The judgments went on and on until I eventually went to bed and came back to my breath and my evening gratitude practice. But I’ll be honest – it took several good breaths before I could focus on what had gone right instead of letting all that had gone wrong.
And then it hit me (well, ok...it hit me this morning as I was writing in my journal) – I am what the Kolbe A Index calls a “quick start.” My primary action mode is to “innovate” (aka dive in head first) when faced with a question or uncertainty. And sometimes, this action mode of experimenting, improvising, and defying the odds works well for me. But other times, like last night...it sucked up all of my energy and led me down a rabbit hole of wasted effort.
What is so bad about being a quick start?
Well, nothing. Except for the moments that you do as I did, and rush into something head first, gleefully even – only to realize that you were spending all of your time, effort and energy on the wrong thing.

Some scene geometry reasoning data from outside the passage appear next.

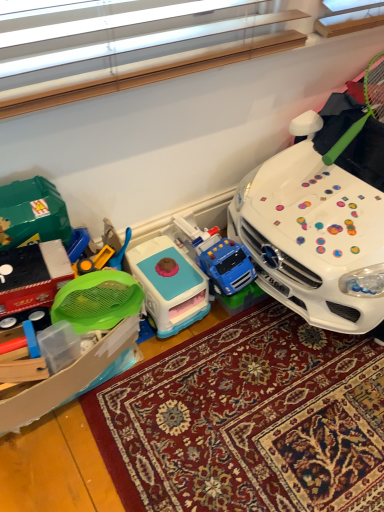 Question: Is the position of carpeted rug at center more distant than that of green mesh strainer at left, which is the first toy from left to right?

Choices:
 (A) yes
 (B) no

Answer: (A)

Question: Is carpeted rug at center positioned with its back to green mesh strainer at left, the third toy when ordered from right to left?

Choices:
 (A) no
 (B) yes

Answer: (A)

Question: Considering the relative sizes of carpeted rug at center and green mesh strainer at left, which is the first toy from left to right, in the image provided, is carpeted rug at center wider than green mesh strainer at left, which is the first toy from left to right,?

Choices:
 (A) no
 (B) yes

Answer: (B)

Question: Is carpeted rug at center aimed at green mesh strainer at left, the third toy when ordered from right to left?

Choices:
 (A) yes
 (B) no

Answer: (B)

Question: Would you say carpeted rug at center is outside green mesh strainer at left, the third toy when ordered from right to left?

Choices:
 (A) yes
 (B) no

Answer: (A)

Question: Is point [x=152, y=280] positioned closer to the camera than point [x=261, y=396]?

Choices:
 (A) closer
 (B) farther

Answer: (B)

Question: From their relative heights in the image, would you say blue plastic play kitchen at center, which is the second toy in right-to-left order, is taller or shorter than carpeted rug at center?

Choices:
 (A) tall
 (B) short

Answer: (A)

Question: In terms of width, does blue plastic play kitchen at center, which is the second toy in right-to-left order, look wider or thinner when compared to carpeted rug at center?

Choices:
 (A) thin
 (B) wide

Answer: (A)

Question: From a real-world perspective, is blue plastic play kitchen at center, which is the second toy in right-to-left order, above or below carpeted rug at center?

Choices:
 (A) below
 (B) above

Answer: (B)

Question: Choose the correct answer: Is blue plastic play kitchen at center, which is the second toy in right-to-left order, inside green mesh strainer at left, the third toy when ordered from right to left, or outside it?

Choices:
 (A) outside
 (B) inside

Answer: (A)

Question: Considering the positions of blue plastic play kitchen at center, arranged as the 2th toy when viewed from the left, and green mesh strainer at left, the third toy when ordered from right to left, in the image, is blue plastic play kitchen at center, arranged as the 2th toy when viewed from the left, bigger or smaller than green mesh strainer at left, the third toy when ordered from right to left,?

Choices:
 (A) big
 (B) small

Answer: (B)

Question: Is blue plastic play kitchen at center, which is the second toy in right-to-left order, in front of or behind green mesh strainer at left, the third toy when ordered from right to left, in the image?

Choices:
 (A) front
 (B) behind

Answer: (B)

Question: From their relative heights in the image, would you say blue plastic play kitchen at center, which is the second toy in right-to-left order, is taller or shorter than green mesh strainer at left, which is the first toy from left to right?

Choices:
 (A) short
 (B) tall

Answer: (A)

Question: Considering the positions of point (94, 284) and point (304, 184), is point (94, 284) closer or farther from the camera than point (304, 184)?

Choices:
 (A) farther
 (B) closer

Answer: (B)

Question: From the image's perspective, relative to white glossy car at right, which appears as the third toy when viewed from the left, is green mesh strainer at left, the third toy when ordered from right to left, above or below?

Choices:
 (A) above
 (B) below

Answer: (B) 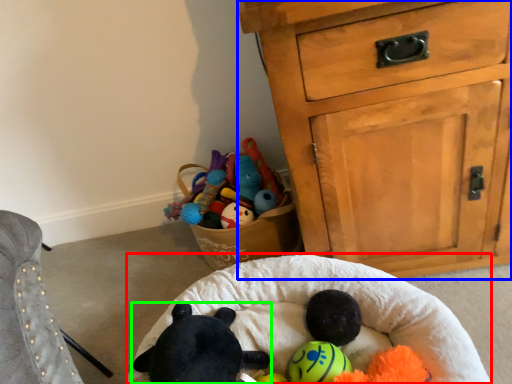 Question: Estimate the real-world distances between objects in this image. Which object is farther from infant bed (highlighted by a red box), chest of drawers (highlighted by a blue box) or toy (highlighted by a green box)?

Choices:
 (A) chest of drawers
 (B) toy

Answer: (A) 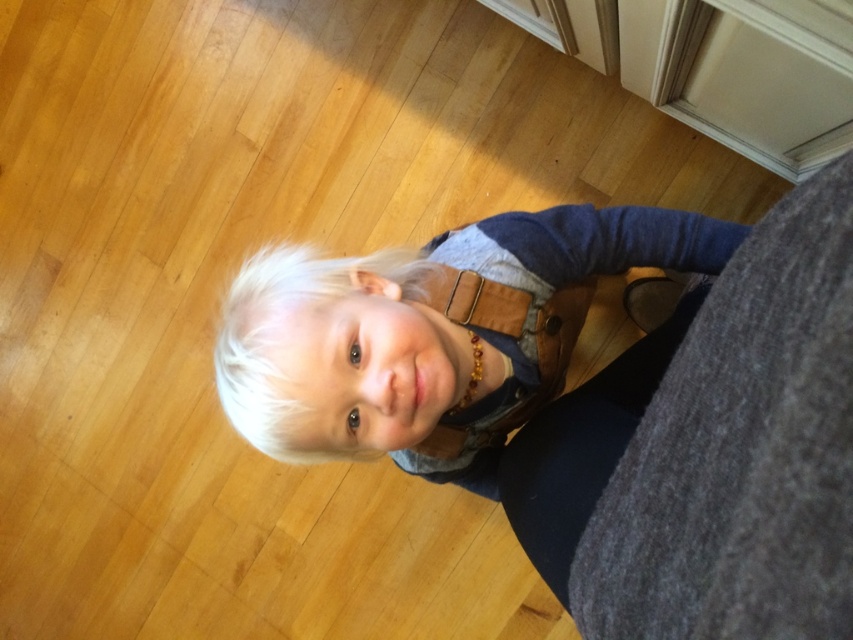 Based on the scene description, where is the blonde hair at center positioned in terms of coordinates?

The blonde hair at center is located at point (296, 348).

You are a photographer setting up for a portrait. The subject is the child standing on the wooden floor. You need to place a matte brown leather bag in the scene so that it is exactly 24.32 inches away from the camera. Where should you position the matte brown leather bag at center in relation to the child?

The matte brown leather bag at center should be positioned 24.32 inches away from the camera, directly in front of or near the child to maintain the specified distance while keeping it within the scene context.

The child is wearing a brown leather belt at center and has blonde hair at center. Which of these is located higher on the child?

The brown leather belt at center is located higher than the blonde hair at center because the blonde hair at center is positioned under the brown leather belt at center. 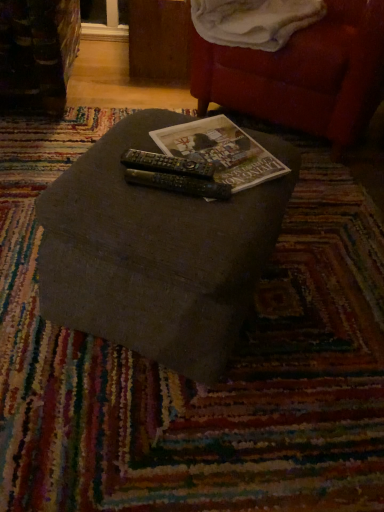 At what (x,y) coordinates should I click in order to perform the action: click on vacant space situated on the left part of black plastic remote at center, the 1th remote in the back-to-front sequence. Please return your answer as a coordinate pair (x, y). The image size is (384, 512). Looking at the image, I should click on (102, 166). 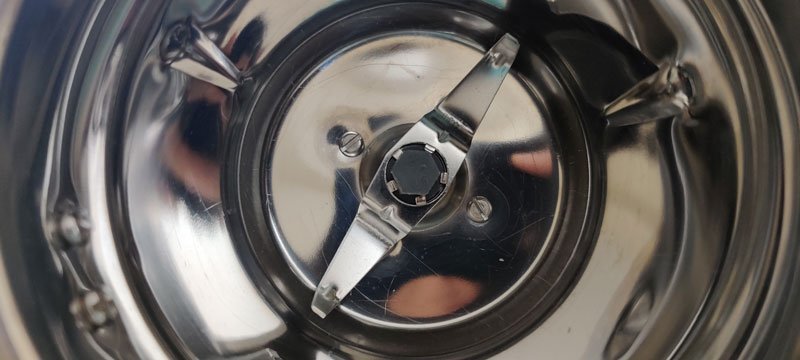 The width and height of the screenshot is (800, 360). I want to click on mirror reflection of person, so click(x=192, y=151), click(x=492, y=258). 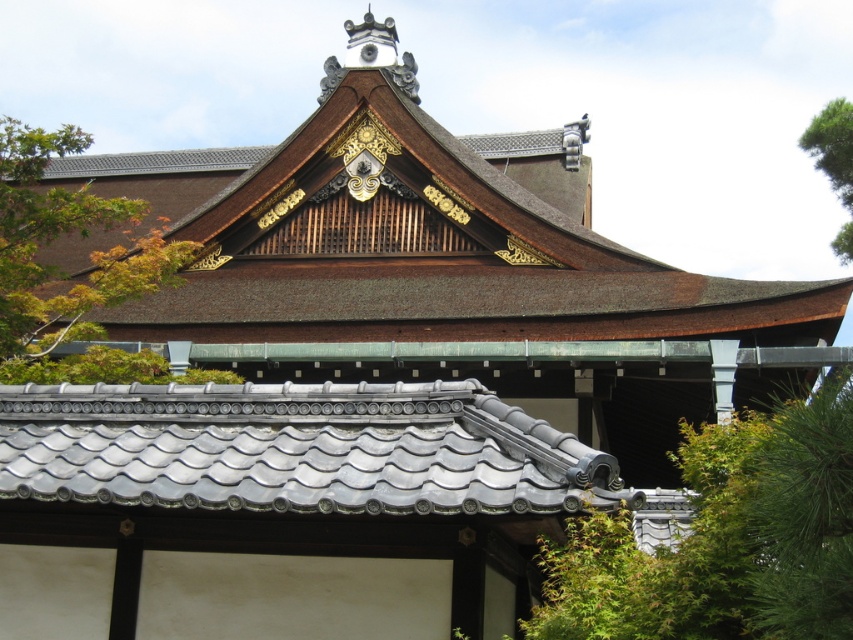 Who is lower down, brown tile roof at upper center or green leafy tree at upper right?

brown tile roof at upper center

How much distance is there between brown tile roof at upper center and green leafy tree at upper right?

26.85 meters

The height and width of the screenshot is (640, 853). I want to click on brown tile roof at upper center, so click(x=415, y=237).

Is gray tile roof at center smaller than green leafy tree at upper right?

Indeed, gray tile roof at center has a smaller size compared to green leafy tree at upper right.

Between point (152, 440) and point (848, 237), which one is positioned behind?

The point (848, 237) is more distant.

Identify the location of gray tile roof at center. The width and height of the screenshot is (853, 640). (302, 449).

Where is `gray tile roof at center`? gray tile roof at center is located at coordinates (302, 449).

Can you confirm if brown tile roof at upper center is positioned below gray tile roof at center?

No.

Does point (195, 284) lie behind point (581, 490)?

Yes, it is behind point (581, 490).

Locate an element on the screen. The image size is (853, 640). brown tile roof at upper center is located at coordinates (415, 237). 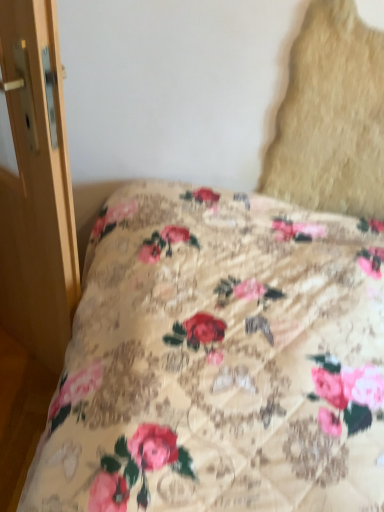 Question: From the image's perspective, does beige textured pillow at upper right appear higher than wooden door at left?

Choices:
 (A) yes
 (B) no

Answer: (A)

Question: Can you confirm if beige textured pillow at upper right is thinner than wooden door at left?

Choices:
 (A) yes
 (B) no

Answer: (A)

Question: Does beige textured pillow at upper right turn towards wooden door at left?

Choices:
 (A) no
 (B) yes

Answer: (A)

Question: Can you confirm if beige textured pillow at upper right is wider than wooden door at left?

Choices:
 (A) no
 (B) yes

Answer: (A)

Question: Is beige textured pillow at upper right with wooden door at left?

Choices:
 (A) no
 (B) yes

Answer: (A)

Question: From a real-world perspective, is beige textured pillow at upper right positioned under wooden door at left based on gravity?

Choices:
 (A) no
 (B) yes

Answer: (A)

Question: Is wooden door at left positioned with its back to beige textured pillow at upper right?

Choices:
 (A) yes
 (B) no

Answer: (B)

Question: Is wooden door at left positioned beyond the bounds of beige textured pillow at upper right?

Choices:
 (A) yes
 (B) no

Answer: (A)

Question: Is wooden door at left at the right side of beige textured pillow at upper right?

Choices:
 (A) no
 (B) yes

Answer: (A)

Question: Is wooden door at left wider than beige textured pillow at upper right?

Choices:
 (A) no
 (B) yes

Answer: (B)

Question: From a real-world perspective, does wooden door at left stand above beige textured pillow at upper right?

Choices:
 (A) no
 (B) yes

Answer: (A)

Question: Can you confirm if wooden door at left is smaller than beige textured pillow at upper right?

Choices:
 (A) yes
 (B) no

Answer: (B)

Question: From the image's perspective, is wooden door at left located above or below beige textured pillow at upper right?

Choices:
 (A) above
 (B) below

Answer: (B) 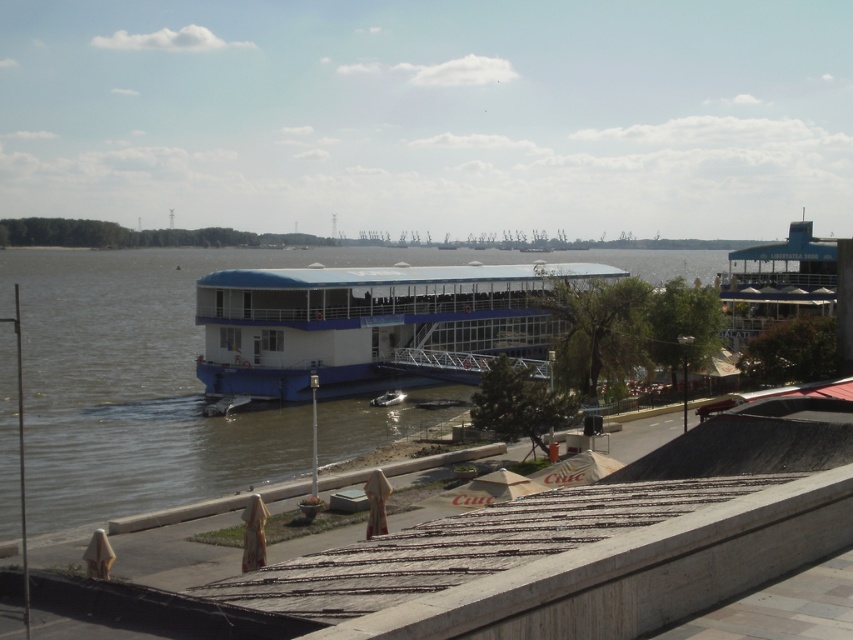 Question: Which point appears closest to the camera in this image?

Choices:
 (A) (283, 269)
 (B) (381, 394)

Answer: (B)

Question: Considering the relative positions of white glossy boat at center and metallic silver boat at center in the image provided, where is white glossy boat at center located with respect to metallic silver boat at center?

Choices:
 (A) above
 (B) below

Answer: (A)

Question: Does white glossy boat at center appear under metallic silver boat at center?

Choices:
 (A) yes
 (B) no

Answer: (B)

Question: Is white glossy boat at center to the right of metallic silver boat at center from the viewer's perspective?

Choices:
 (A) no
 (B) yes

Answer: (B) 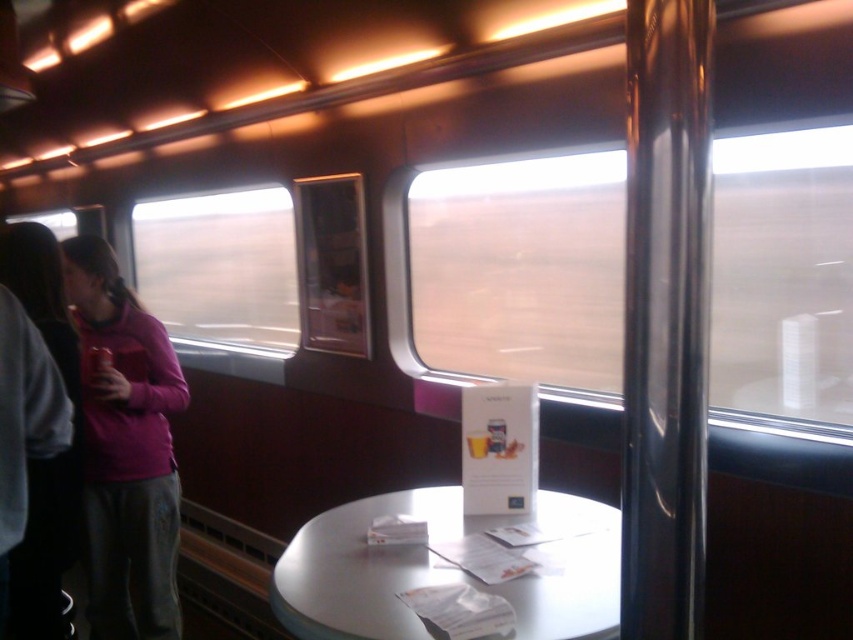 You are a passenger sitting at the table and want to reach the metallic can at left. Is the pink fleece jacket at left blocking your access to it?

The pink fleece jacket at left is in front of the metallic can at left, so it is blocking access to the can.

You are a passenger on the train and want to place a 12 inch long book on the table between the pink fleece jacket at left and the metallic can at left. Will the space between them be sufficient to fit the book?

The space between the pink fleece jacket at left and the metallic can at left is 11.74 inches, which is slightly less than the 12 inch long book. Therefore, the book will not fit between them. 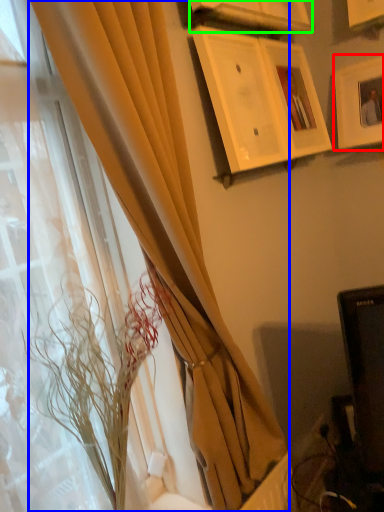 Question: Which is farther away from picture frame (highlighted by a red box)? curtain (highlighted by a blue box) or picture frame (highlighted by a green box)?

Choices:
 (A) curtain
 (B) picture frame

Answer: (A) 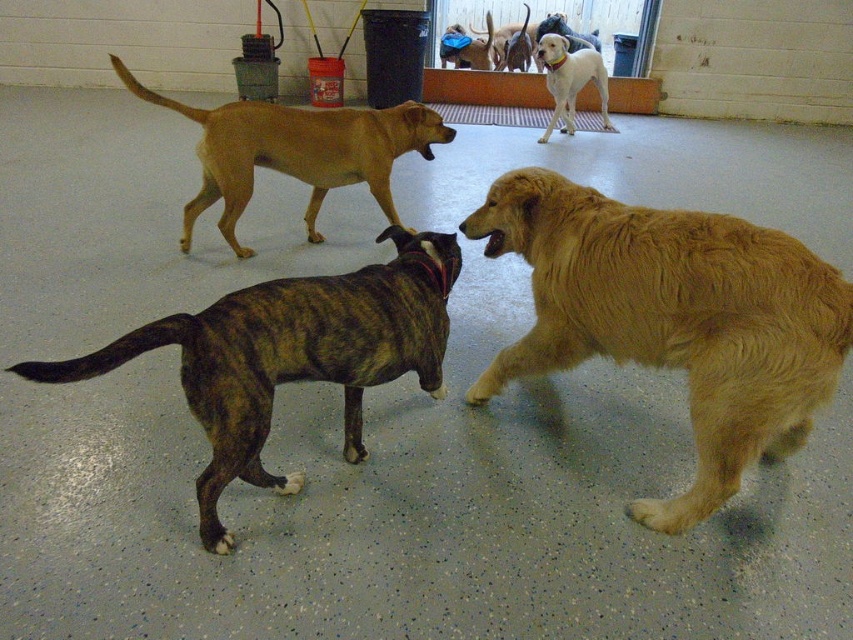 Who is lower down, golden brown fur at center or blue fabric dog at center?

golden brown fur at center is below.

Does golden brown fur at center have a lesser width compared to blue fabric dog at center?

No, golden brown fur at center is not thinner than blue fabric dog at center.

Locate an element on the screen. The image size is (853, 640). golden brown fur at center is located at coordinates point(294,150).

Where is `golden brown fur at center`? golden brown fur at center is located at coordinates (294, 150).

Is brindle fur dog at lower left smaller than white smooth dog at upper center?

Correct, brindle fur dog at lower left occupies less space than white smooth dog at upper center.

Which is in front, point (245, 396) or point (602, 115)?

Point (245, 396) is in front.

The width and height of the screenshot is (853, 640). Describe the element at coordinates (291, 355) in the screenshot. I see `brindle fur dog at lower left` at that location.

Find the location of a particular element. This screenshot has width=853, height=640. brindle fur dog at lower left is located at coordinates (291, 355).

Between golden fur dog at center and golden brown fur at center, which one is positioned lower?

golden fur dog at center is lower down.

Is golden fur dog at center positioned in front of golden brown fur at center?

That is True.

Is point (743, 224) closer to camera compared to point (387, 168)?

Yes, it is.

Where is `golden fur dog at center`? This screenshot has width=853, height=640. golden fur dog at center is located at coordinates (672, 317). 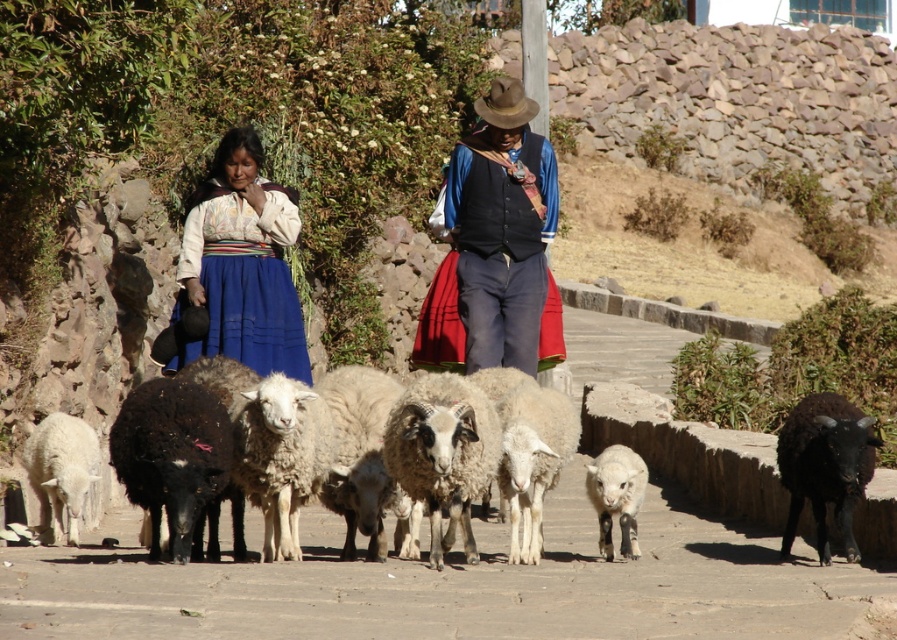 Question: Which of the following is the farthest from the observer?

Choices:
 (A) brown felt cowboy hat at center
 (B) fuzzy woolen sheep at center

Answer: (A)

Question: From the image, what is the correct spatial relationship of velvet black vest at center in relation to black woolen goat at lower right?

Choices:
 (A) left
 (B) right

Answer: (A)

Question: Can you confirm if velvet black vest at center is thinner than brown felt cowboy hat at center?

Choices:
 (A) no
 (B) yes

Answer: (B)

Question: Which point appears closest to the camera in this image?

Choices:
 (A) (532, 204)
 (B) (527, 104)

Answer: (A)

Question: Estimate the real-world distances between objects in this image. Which object is farther from the matte blue skirt at center?

Choices:
 (A) white woolly lamb at center
 (B) brown felt cowboy hat at center
 (C) fuzzy woolen sheep at center

Answer: (C)

Question: Is black woolen goat at lower right bigger than white woolly sheep at lower left?

Choices:
 (A) yes
 (B) no

Answer: (B) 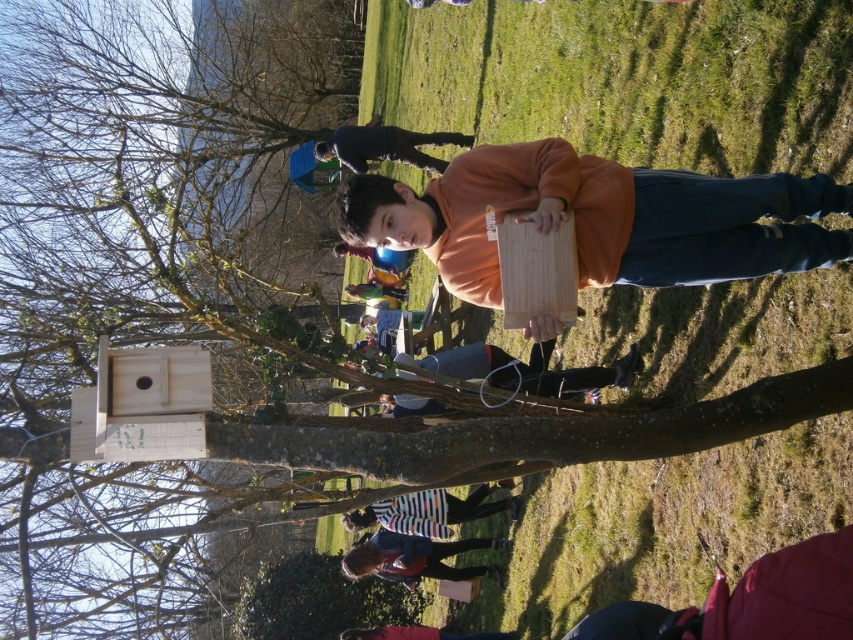 Is striped fabric shirt at center below striped fabric at center?

No, striped fabric shirt at center is not below striped fabric at center.

Is point (541, 364) positioned in front of point (347, 518)?

Yes, it is.

The height and width of the screenshot is (640, 853). In order to click on striped fabric shirt at center in this screenshot , I will do `click(531, 371)`.

Is matte wood board at center to the right of striped fabric shirt at center from the viewer's perspective?

Indeed, matte wood board at center is positioned on the right side of striped fabric shirt at center.

Is point (634, 179) less distant than point (387, 404)?

Yes, point (634, 179) is closer to viewer.

You are a GUI agent. You are given a task and a screenshot of the screen. Output one action in this format:
    pyautogui.click(x=<x>, y=<y>)
    Task: Click on the matte wood board at center
    This screenshot has width=853, height=640.
    Given the screenshot: What is the action you would take?
    click(x=599, y=218)

Can you confirm if matte wood board at center is thinner than orange cotton hoodie at center?

Indeed, matte wood board at center has a lesser width compared to orange cotton hoodie at center.

Does matte wood board at center appear on the right side of orange cotton hoodie at center?

Yes, matte wood board at center is to the right of orange cotton hoodie at center.

Does point (809, 209) come behind point (405, 140)?

No, it is not.

The height and width of the screenshot is (640, 853). I want to click on matte wood board at center, so click(599, 218). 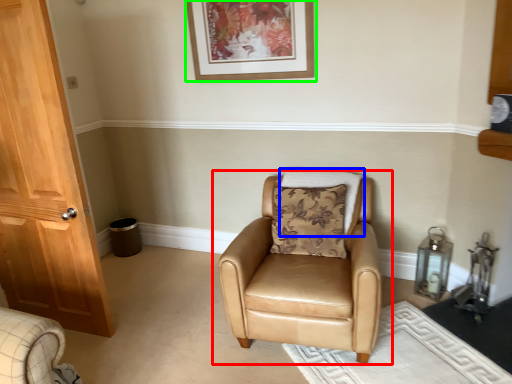 Question: Which is nearer to the chair (highlighted by a red box)? pillow (highlighted by a blue box) or picture frame (highlighted by a green box).

Choices:
 (A) pillow
 (B) picture frame

Answer: (A)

Maybe you’ve done that too? Once or twice?
Because oh by the way…the thing that I was trying to figure out...there were tutorials. Videos. Articles on how to set things up. But guess who skipped right over those, because clearly, I would be able to figure things out on my own? Yup. That would be little old me.
Where are you spending your energy?
Imagine if instead of being so set on teaching myself, I could have watched the videos. Gone through things step by step.
Instead of hanging my head between my hands after two hours, I could have been fast asleep – with a finished product done.
Instead of getting myself worked up into a tizzy of feeling overwhelmed, I could have read the book that is on my night stand or even spent a bit of time cuddling with my husband.
I could have used my energy to focus on what really matters to my essential self, to the things that make my heart go pitter patter, instead of an email subscription form that I was so hell bent on creating because it is what I am “supposed to do” as a life coach trying to grow my practice.
The beauty of this whole comedic evening is that not one of the things that I did in those two hours was in line with my intentions. And given that I have four different intentions for the year – and am a queen of over-generalizing to make things fit into themes – you’d think I could have extrapolated some connection. But nope. Nada.
The only connection to my intention was my reflection this morning of “Seriously? Talk about the opposite of practicing determination without expectation.”
Here it is. My quick-start confession.
I like to get things done. Fast.
I often feel like I need to figure things out right away all by myself.
Asking for help, even though I have gotten better over the years, is still not easy for me. Especially if asking for help means that I have to slow down.
I fall down the rabbit hole of expectation and pre-conceived notions getting a head start on something just because it was recommended by a mentor or someone I respect – without always thinking about if it is the right thing FOR ME.
I allow myself to get sucked into an “I must do this now!!!” feeling that is steeped in expectation and probably fear. Call it control. Call it looking too far ahead too soon. Call it a lack of acceptance for the moment.
It is in those moments that I force time – where I lose track of the foundational steps that I actually need. The big and little moments that are more important than the final outcome.
But when I act with purpose? With intention? When I slow things down long enough to check-in with my inner self and make sure that my innovative ideas are purposeful...and am able to commit to something as my best self without an attachment to the outcome? It is in those moments where my quick start tendencies can be used for good.
When I slow things down long enough to check-in with my inner self and make sure that my innovative ideas are purposeful...and am able to commit to something as my best self without an attachment to the outcome?
Sometimes all it takes is a few breaths to re-center. Other times it takes a good sit with my journal or a quiet yoga practice to remember what is important. Dancing and singing out loud work too.
But it is always worth it. Because it is in those moments where my quick start tendencies can be used for good.